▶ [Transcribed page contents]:
══════
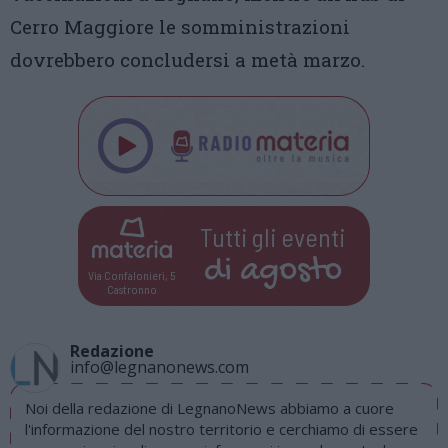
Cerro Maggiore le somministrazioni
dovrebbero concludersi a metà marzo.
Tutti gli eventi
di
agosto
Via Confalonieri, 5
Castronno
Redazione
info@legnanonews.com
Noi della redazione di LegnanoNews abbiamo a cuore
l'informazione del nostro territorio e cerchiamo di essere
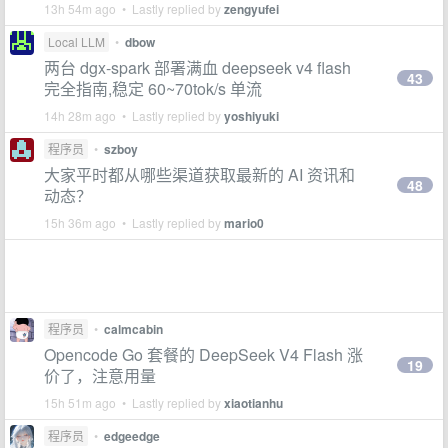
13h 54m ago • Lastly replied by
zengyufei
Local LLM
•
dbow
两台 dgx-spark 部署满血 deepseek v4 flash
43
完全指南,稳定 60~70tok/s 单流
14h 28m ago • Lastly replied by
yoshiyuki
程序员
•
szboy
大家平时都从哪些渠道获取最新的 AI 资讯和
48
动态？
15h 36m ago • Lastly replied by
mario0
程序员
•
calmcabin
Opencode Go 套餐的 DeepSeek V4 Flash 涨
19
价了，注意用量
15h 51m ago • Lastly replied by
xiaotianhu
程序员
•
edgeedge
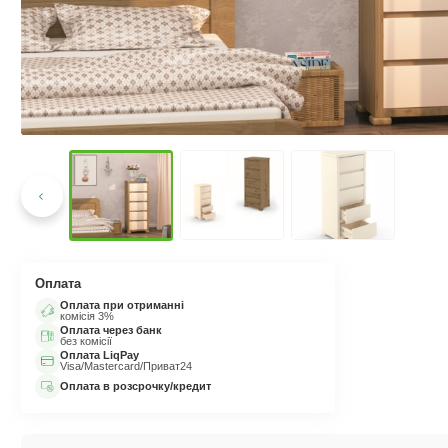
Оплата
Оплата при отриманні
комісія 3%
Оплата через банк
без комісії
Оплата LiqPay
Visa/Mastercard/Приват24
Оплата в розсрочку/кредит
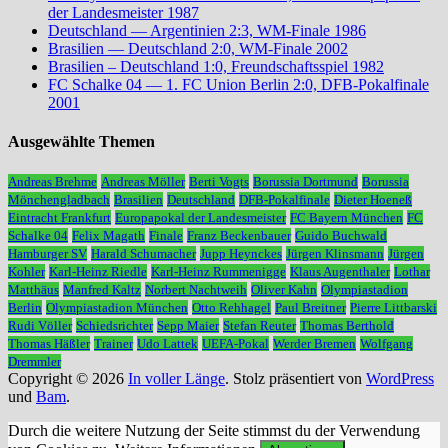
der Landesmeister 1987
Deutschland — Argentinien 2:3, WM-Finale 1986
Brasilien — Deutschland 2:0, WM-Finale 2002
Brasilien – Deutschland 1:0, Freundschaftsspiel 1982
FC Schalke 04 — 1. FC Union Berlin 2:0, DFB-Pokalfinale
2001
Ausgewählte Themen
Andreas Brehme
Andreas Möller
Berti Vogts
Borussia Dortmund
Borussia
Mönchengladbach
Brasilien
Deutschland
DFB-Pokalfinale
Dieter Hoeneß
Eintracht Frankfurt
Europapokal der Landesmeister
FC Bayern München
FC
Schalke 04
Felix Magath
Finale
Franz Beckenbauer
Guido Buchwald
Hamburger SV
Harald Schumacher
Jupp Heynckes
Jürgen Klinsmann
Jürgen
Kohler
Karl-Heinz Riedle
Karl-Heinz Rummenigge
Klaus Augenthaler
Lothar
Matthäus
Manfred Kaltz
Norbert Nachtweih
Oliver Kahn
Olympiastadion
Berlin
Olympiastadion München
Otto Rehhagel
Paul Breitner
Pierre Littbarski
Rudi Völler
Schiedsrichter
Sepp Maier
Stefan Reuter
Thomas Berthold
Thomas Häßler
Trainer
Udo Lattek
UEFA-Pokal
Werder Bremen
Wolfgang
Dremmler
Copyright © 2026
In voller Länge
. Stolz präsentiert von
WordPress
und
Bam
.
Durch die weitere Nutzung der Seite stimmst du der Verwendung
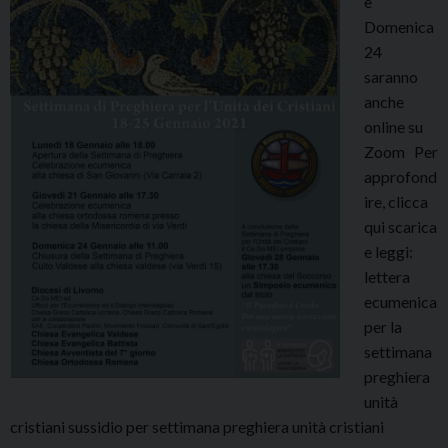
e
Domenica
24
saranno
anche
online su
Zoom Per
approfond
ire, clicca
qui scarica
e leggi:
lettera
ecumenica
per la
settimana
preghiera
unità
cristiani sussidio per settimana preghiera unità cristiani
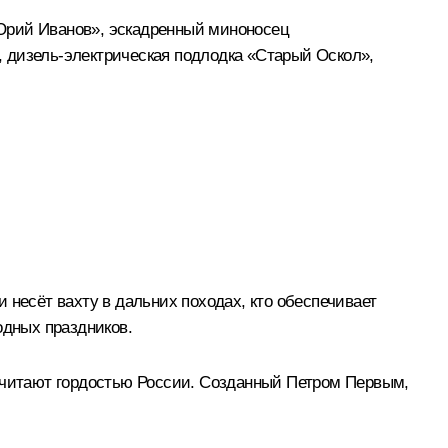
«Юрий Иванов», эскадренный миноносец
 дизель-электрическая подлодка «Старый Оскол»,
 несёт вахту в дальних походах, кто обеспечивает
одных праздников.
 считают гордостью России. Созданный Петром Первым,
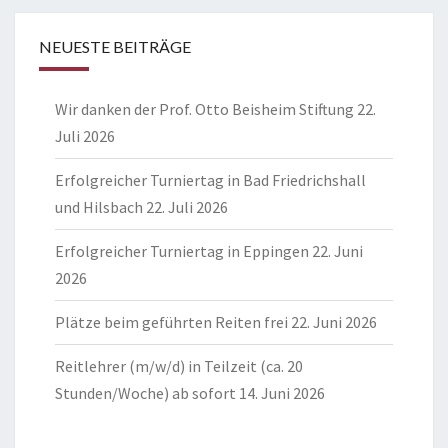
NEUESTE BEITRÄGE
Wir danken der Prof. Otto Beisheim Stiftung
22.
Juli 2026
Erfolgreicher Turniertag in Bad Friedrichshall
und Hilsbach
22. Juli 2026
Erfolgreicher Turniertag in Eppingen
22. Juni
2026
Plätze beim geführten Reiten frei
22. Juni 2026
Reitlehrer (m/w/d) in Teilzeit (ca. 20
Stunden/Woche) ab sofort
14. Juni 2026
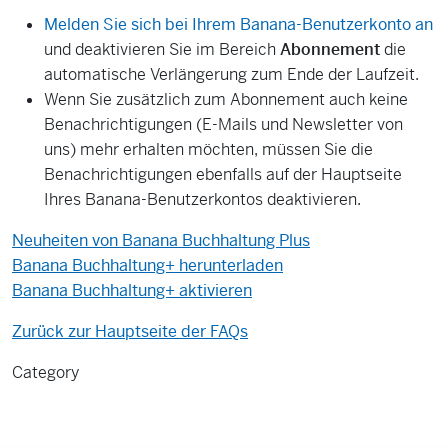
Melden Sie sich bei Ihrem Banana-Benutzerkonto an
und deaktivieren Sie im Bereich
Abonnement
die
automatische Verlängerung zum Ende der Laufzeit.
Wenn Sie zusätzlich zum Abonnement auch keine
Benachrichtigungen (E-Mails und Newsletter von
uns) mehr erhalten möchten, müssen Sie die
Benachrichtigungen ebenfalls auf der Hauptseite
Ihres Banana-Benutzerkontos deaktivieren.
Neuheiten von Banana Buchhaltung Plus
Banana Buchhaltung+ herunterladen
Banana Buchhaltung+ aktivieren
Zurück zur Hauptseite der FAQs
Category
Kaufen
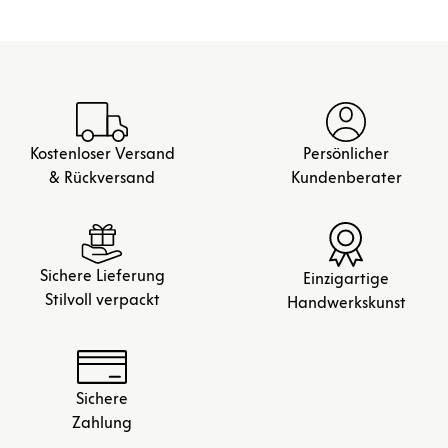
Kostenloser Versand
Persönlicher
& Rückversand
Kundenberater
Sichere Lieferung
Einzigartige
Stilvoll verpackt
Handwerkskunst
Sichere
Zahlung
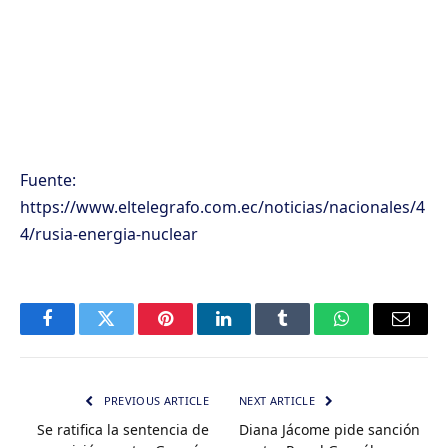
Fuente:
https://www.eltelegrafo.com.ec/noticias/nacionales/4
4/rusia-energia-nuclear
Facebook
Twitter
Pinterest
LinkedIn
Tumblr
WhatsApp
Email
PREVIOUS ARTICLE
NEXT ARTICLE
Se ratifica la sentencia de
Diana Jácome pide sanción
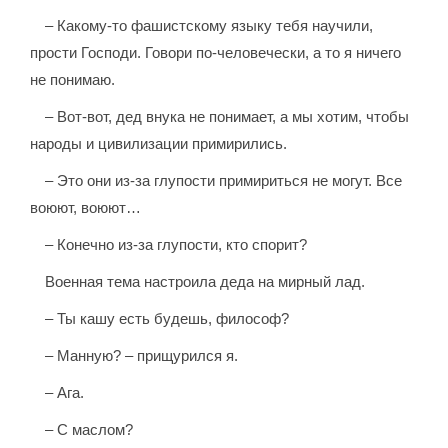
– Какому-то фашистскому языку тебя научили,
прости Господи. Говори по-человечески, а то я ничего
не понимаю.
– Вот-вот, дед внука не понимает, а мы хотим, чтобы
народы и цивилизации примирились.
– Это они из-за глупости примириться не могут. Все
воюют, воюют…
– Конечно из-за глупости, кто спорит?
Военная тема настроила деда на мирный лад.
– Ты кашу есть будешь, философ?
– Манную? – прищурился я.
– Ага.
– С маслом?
══════
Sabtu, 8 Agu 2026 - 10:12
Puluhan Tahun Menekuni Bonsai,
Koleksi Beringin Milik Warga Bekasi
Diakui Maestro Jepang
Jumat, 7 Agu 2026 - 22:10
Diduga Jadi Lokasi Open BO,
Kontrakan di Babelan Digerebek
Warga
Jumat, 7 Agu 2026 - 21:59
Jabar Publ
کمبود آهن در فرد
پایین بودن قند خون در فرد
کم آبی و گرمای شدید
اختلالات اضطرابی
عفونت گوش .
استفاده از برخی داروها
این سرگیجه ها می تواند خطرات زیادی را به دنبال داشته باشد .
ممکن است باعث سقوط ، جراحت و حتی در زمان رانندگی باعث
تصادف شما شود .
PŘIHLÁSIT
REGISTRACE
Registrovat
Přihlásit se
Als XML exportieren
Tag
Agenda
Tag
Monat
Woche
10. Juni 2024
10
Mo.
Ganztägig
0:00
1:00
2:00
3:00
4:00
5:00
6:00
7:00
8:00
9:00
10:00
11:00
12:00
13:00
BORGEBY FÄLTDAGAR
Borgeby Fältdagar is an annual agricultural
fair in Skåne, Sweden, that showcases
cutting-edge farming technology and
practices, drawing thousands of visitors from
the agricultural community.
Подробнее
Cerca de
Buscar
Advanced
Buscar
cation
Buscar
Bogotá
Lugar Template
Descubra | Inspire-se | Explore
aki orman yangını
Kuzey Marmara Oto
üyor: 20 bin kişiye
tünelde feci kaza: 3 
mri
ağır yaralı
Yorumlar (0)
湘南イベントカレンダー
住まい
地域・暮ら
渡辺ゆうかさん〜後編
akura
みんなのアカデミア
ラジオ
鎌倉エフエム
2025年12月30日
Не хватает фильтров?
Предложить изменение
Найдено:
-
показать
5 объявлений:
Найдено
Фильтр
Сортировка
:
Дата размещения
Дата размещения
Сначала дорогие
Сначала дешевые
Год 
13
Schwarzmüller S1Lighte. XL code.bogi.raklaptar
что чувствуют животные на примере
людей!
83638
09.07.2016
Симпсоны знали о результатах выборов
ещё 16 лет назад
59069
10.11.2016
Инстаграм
══════
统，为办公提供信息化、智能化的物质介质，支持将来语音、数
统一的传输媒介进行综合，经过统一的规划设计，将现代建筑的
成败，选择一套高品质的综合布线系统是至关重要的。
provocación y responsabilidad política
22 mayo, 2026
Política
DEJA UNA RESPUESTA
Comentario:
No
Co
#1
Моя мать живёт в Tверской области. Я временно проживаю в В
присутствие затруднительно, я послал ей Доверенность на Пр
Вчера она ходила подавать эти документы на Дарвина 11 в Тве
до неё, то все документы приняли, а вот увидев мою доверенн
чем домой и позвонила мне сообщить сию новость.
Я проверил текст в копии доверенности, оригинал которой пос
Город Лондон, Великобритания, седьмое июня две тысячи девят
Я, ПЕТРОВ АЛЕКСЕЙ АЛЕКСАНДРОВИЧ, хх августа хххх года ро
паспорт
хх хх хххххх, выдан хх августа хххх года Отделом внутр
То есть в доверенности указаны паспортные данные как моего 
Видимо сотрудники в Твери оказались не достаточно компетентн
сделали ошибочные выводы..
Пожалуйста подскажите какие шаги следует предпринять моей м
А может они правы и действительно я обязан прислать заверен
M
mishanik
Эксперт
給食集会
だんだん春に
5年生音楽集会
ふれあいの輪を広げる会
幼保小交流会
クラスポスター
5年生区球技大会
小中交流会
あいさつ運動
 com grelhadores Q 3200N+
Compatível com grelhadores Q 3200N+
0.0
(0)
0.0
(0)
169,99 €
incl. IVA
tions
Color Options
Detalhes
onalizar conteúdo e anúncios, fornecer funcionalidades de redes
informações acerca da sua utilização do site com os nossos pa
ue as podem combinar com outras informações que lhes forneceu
══════
▶ [Task item]:
Check each line of the records above for the word "Karl", then give the number of lines that have it, with no other words.

▶ [Output below]:
2